- **Exercise objective**
Skip the images and repeat every entry word for word.
#### Records to use
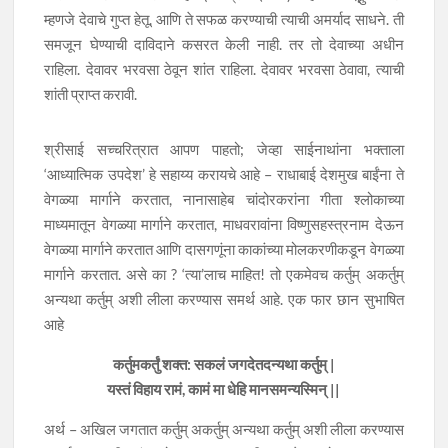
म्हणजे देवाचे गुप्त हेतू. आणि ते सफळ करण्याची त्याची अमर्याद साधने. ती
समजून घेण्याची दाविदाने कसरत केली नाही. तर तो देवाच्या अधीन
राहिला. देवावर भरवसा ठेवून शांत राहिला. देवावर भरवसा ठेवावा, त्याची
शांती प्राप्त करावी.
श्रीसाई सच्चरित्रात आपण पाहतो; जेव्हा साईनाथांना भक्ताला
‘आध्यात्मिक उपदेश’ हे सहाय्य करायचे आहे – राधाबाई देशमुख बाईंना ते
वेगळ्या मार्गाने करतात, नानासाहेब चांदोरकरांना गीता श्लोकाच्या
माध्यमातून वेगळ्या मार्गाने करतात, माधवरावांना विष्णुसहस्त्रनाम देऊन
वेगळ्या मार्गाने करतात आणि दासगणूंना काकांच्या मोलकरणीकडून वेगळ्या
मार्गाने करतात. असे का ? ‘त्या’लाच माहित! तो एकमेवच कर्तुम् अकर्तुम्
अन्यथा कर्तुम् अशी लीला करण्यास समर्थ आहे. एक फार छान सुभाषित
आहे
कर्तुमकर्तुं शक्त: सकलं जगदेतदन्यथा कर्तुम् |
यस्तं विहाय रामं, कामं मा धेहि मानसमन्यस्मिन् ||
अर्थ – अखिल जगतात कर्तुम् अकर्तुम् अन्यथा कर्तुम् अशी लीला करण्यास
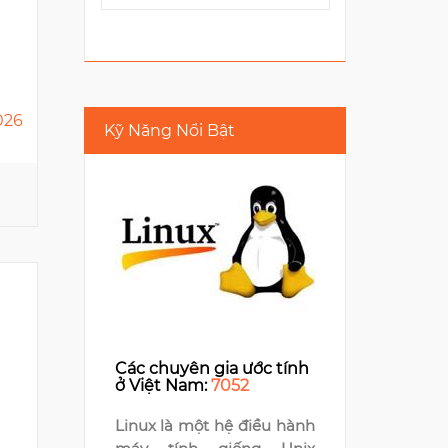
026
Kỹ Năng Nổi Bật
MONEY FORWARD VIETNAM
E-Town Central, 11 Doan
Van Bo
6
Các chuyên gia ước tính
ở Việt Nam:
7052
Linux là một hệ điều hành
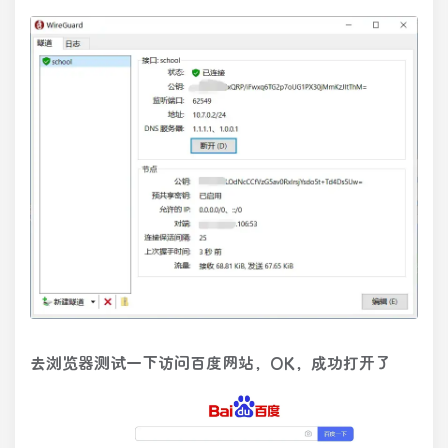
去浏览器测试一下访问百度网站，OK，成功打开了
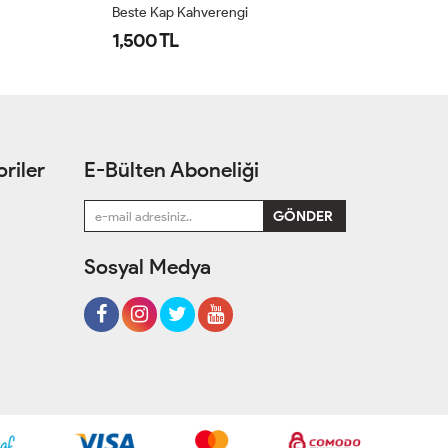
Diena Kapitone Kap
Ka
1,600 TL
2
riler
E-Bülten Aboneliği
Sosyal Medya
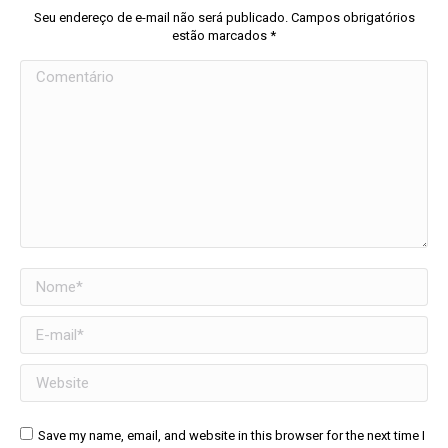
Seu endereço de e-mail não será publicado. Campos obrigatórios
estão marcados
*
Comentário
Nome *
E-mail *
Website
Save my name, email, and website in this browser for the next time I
########
- **Solution to this exercise**
म्हणजे देवाचे गुप्त हेतू. आणि ते सफळ करण्याची त्याची अमर्याद साधने. ती
समजून घेण्याची दाविदाने कसरत केली नाही. तर तो देवाच्या अधीन
राहिला. देवावर भरवसा ठेवून शांत राहिला. देवावर भरवसा ठेवावा, त्याची
शांती प्राप्त करावी.
श्रीसाई सच्चरित्रात आपण पाहतो; जेव्हा साईनाथांना भक्ताला
‘आध्यात्मिक उपदेश’ हे सहाय्य करायचे आहे – राधाबाई देशमुख बाईंना ते
वेगळ्या मार्गाने करतात, नानासाहेब चांदोरकरांना गीता श्लोकाच्या
माध्यमातून वेगळ्या मार्गाने करतात, माधवरावांना विष्णुसहस्त्रनाम देऊन
वेगळ्या मार्गाने करतात आणि दासगणूंना काकांच्या मोलकरणीकडून वेगळ्या
मार्गाने करतात. असे का ? ‘त्या’लाच माहित! तो एकमेवच कर्तुम् अकर्तुम्
अन्यथा कर्तुम् अशी लीला करण्यास समर्थ आहे. एक फार छान सुभाषित
आहे
कर्तुमकर्तुं शक्त: सकलं जगदेतदन्यथा कर्तुम् |
यस्तं विहाय रामं, कामं मा धेहि मानसमन्यस्मिन् ||
अर्थ – अखिल जगतात कर्तुम् अकर्तुम् अन्यथा कर्तुम् अशी लीला करण्यास
026
Kỹ Năng Nổi Bật
MONEY FORWARD VIETNAM
E-Town Central, 11 Doan
Van Bo
6
Các chuyên gia ước tính
ở Việt Nam:
7052
Linux là một hệ điều hành
去浏览器测试一下访问百度网站，OK，成功打开了
Diena Kapitone Kap
Ka
1,600 TL
2
riler
E-Bülten Aboneliği
Sosyal Medya
Seu endereço de e-mail não será publicado. Campos obrigatórios
estão marcados
*
Comentário
Nome *
E-mail *
Website
Save my name, email, and website in this browser for the next time I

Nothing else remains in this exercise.